▸ **Your assignment**
Exactly as they appear below, repeat the lines from the one with "Diverses (192, 53)" through the one with "Top Tips (84, 2130)". Drop every picture.

▸ **Data shown**
/---

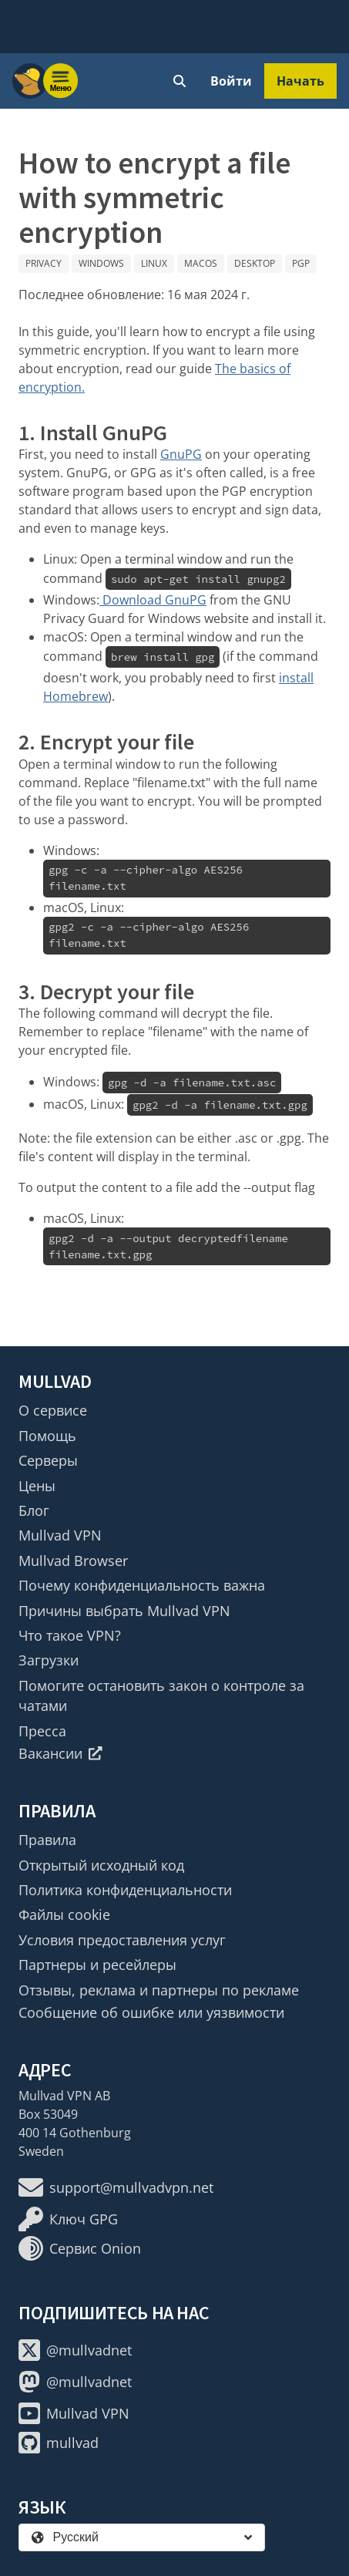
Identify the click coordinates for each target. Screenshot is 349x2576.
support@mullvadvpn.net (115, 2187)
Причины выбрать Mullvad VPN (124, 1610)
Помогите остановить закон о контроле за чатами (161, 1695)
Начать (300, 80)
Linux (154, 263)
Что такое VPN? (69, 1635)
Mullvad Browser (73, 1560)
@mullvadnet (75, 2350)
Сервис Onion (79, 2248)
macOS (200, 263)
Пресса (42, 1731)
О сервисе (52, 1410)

\---
/---

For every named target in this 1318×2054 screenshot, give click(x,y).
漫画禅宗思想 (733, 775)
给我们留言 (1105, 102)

\---
/---

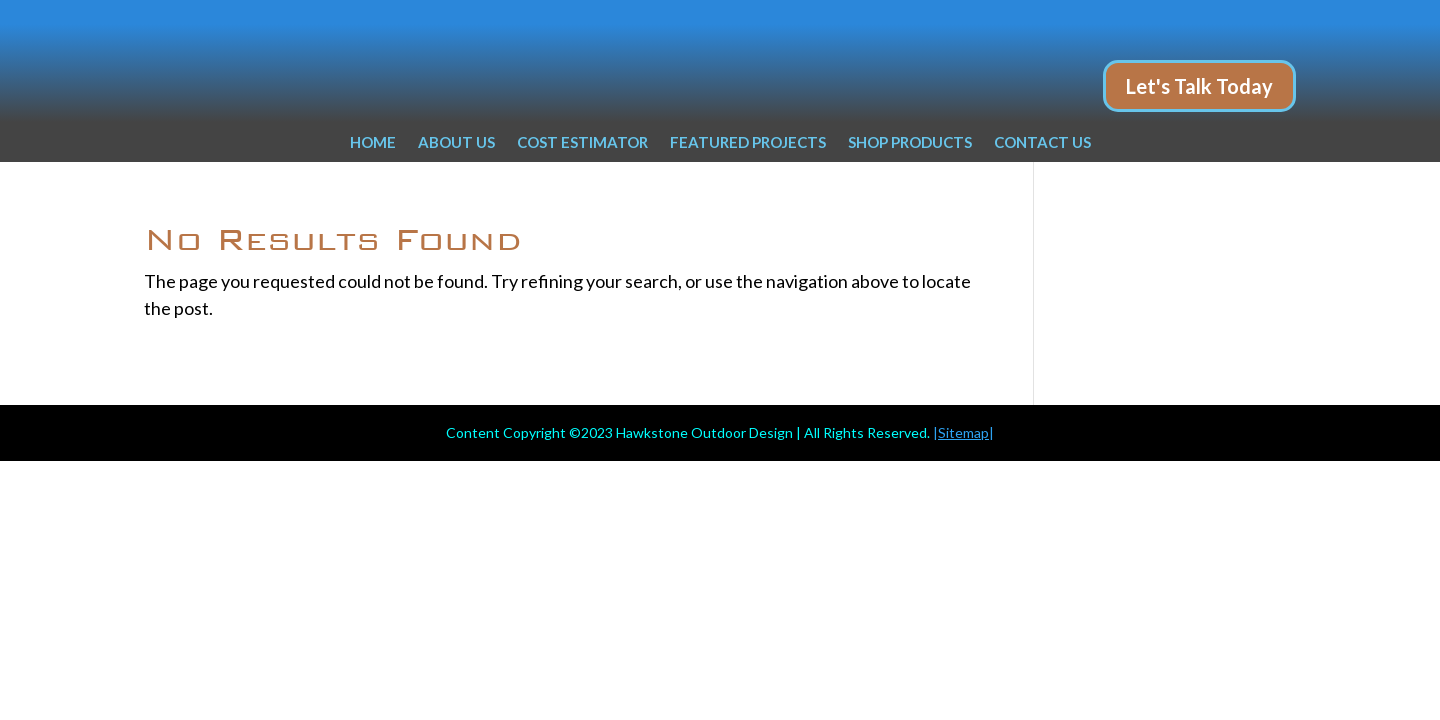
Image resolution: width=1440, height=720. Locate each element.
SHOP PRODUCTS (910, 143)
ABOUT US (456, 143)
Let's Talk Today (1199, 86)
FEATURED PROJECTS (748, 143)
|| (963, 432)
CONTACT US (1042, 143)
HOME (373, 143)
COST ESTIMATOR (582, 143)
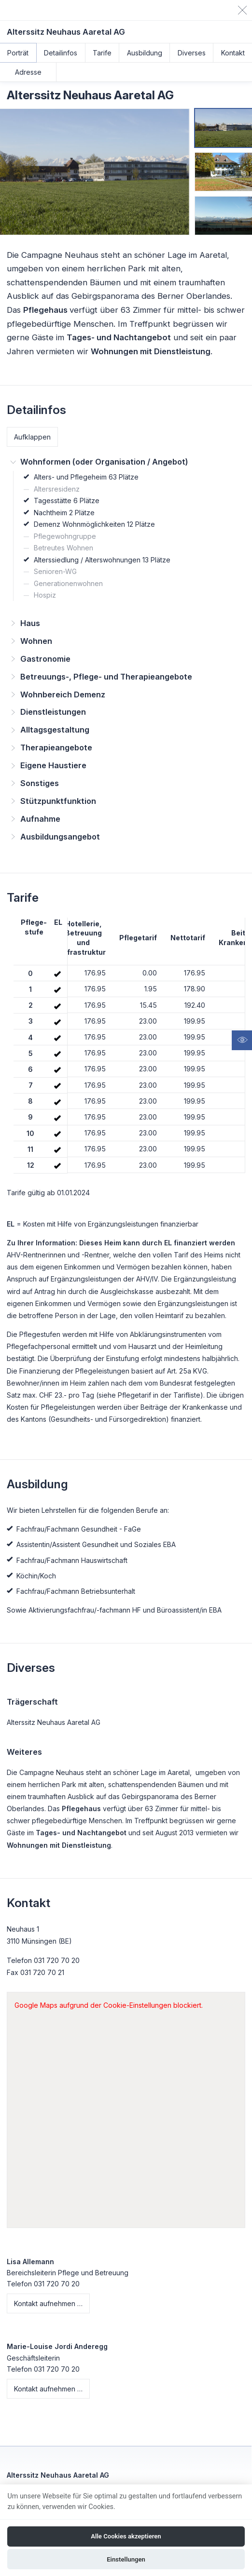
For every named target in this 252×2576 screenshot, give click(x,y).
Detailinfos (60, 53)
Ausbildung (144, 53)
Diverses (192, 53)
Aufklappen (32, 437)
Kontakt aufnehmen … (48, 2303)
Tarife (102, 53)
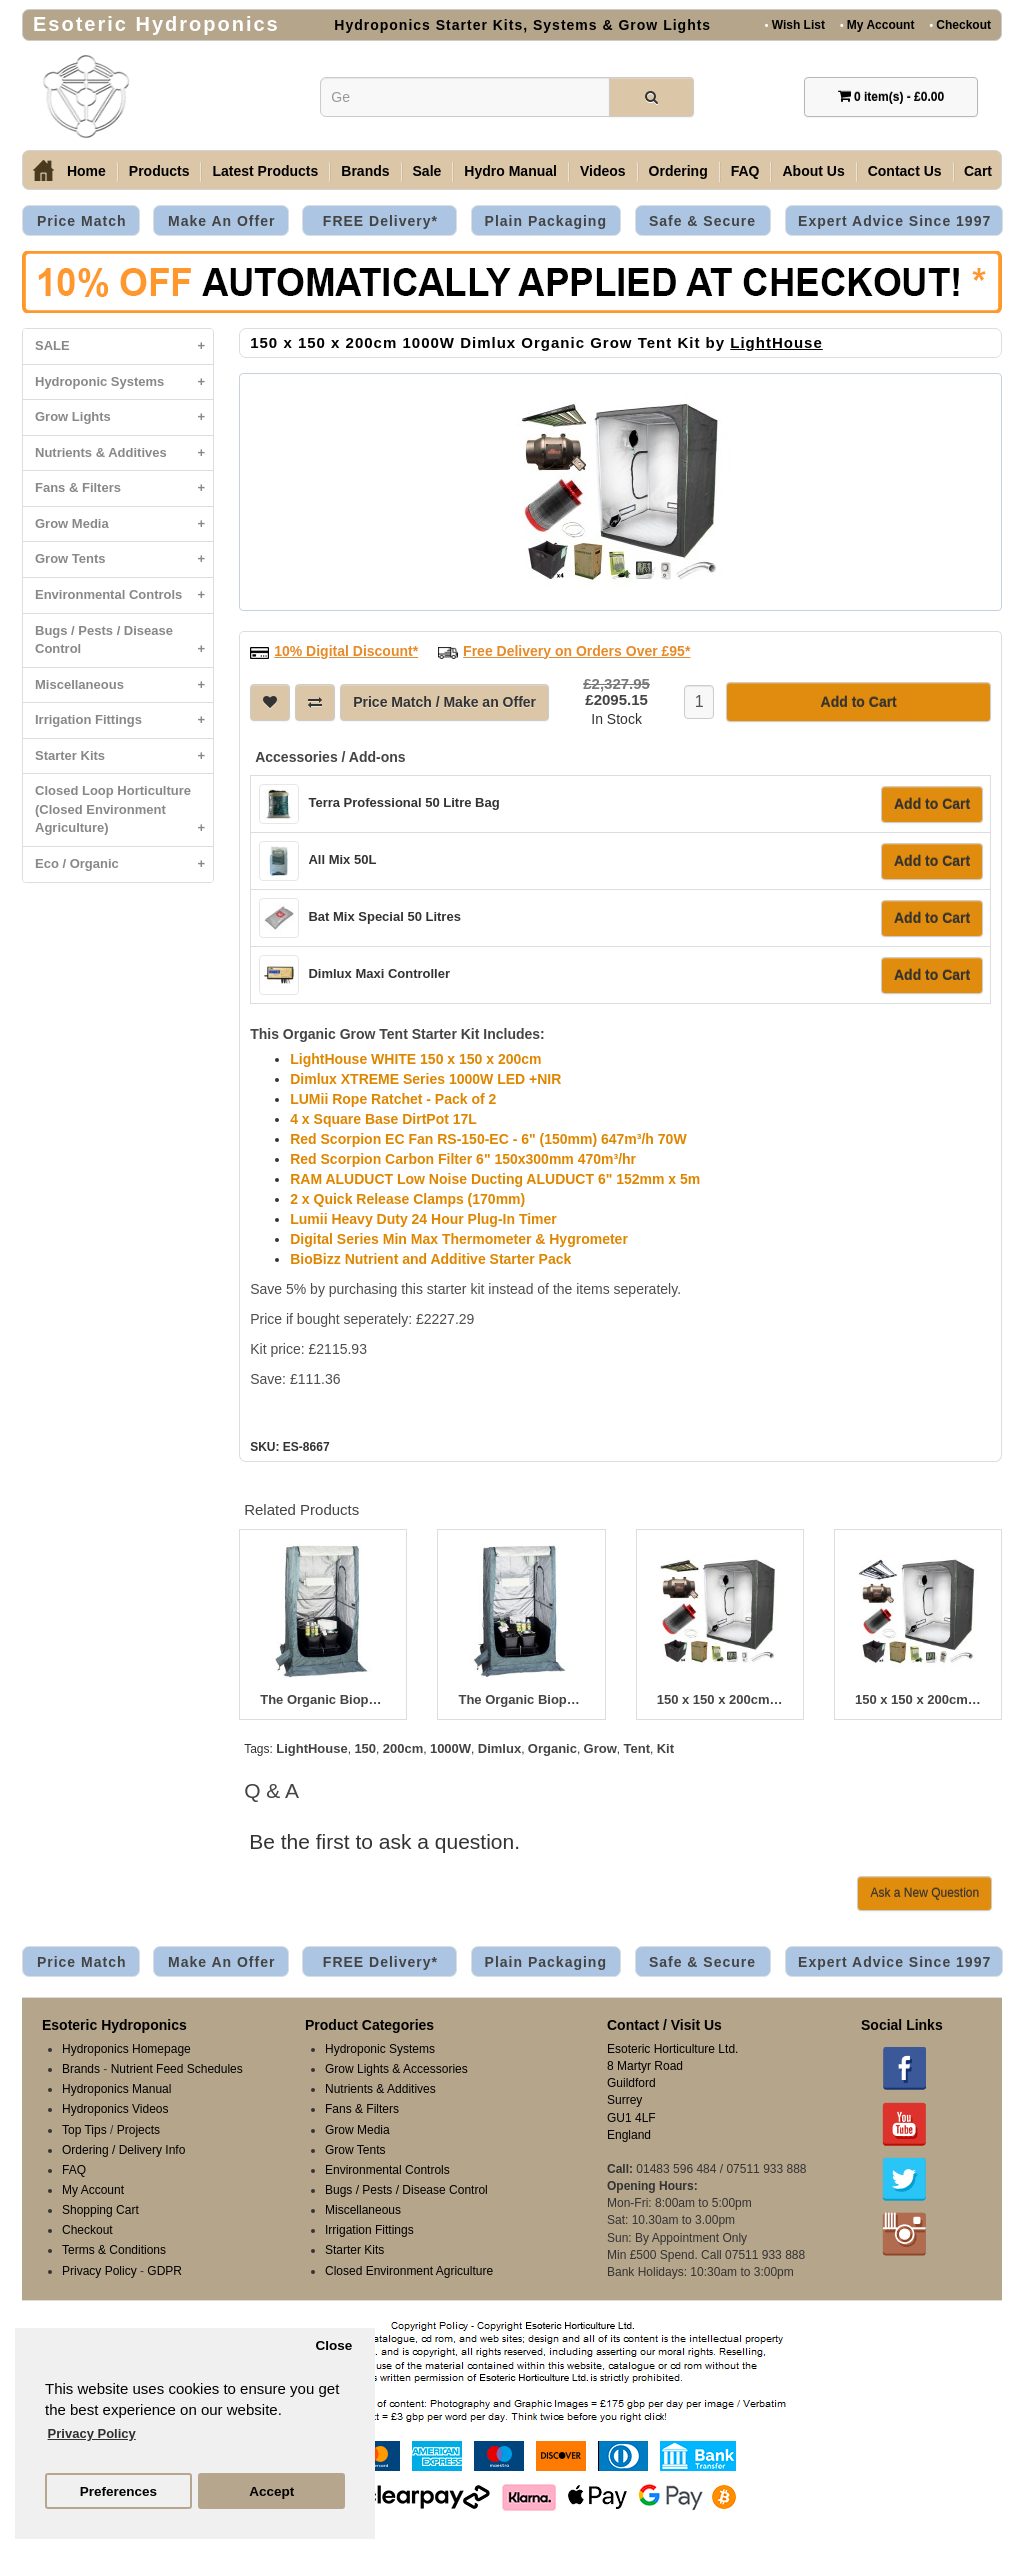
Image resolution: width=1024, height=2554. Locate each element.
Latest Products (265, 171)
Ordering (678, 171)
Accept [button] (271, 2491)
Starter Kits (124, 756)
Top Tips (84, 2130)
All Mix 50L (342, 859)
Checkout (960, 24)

\---

▸ **Output for this task**
Diverses (192, 53)
Aufklappen (32, 437)
Kontakt aufnehmen … (48, 2303)
Tarife (102, 53)
Image resolution: width=1024, height=2554. Locate each element.
Latest Products (265, 171)
Ordering (678, 171)
Accept [button] (271, 2491)
Starter Kits (124, 756)
Top Tips (84, 2130)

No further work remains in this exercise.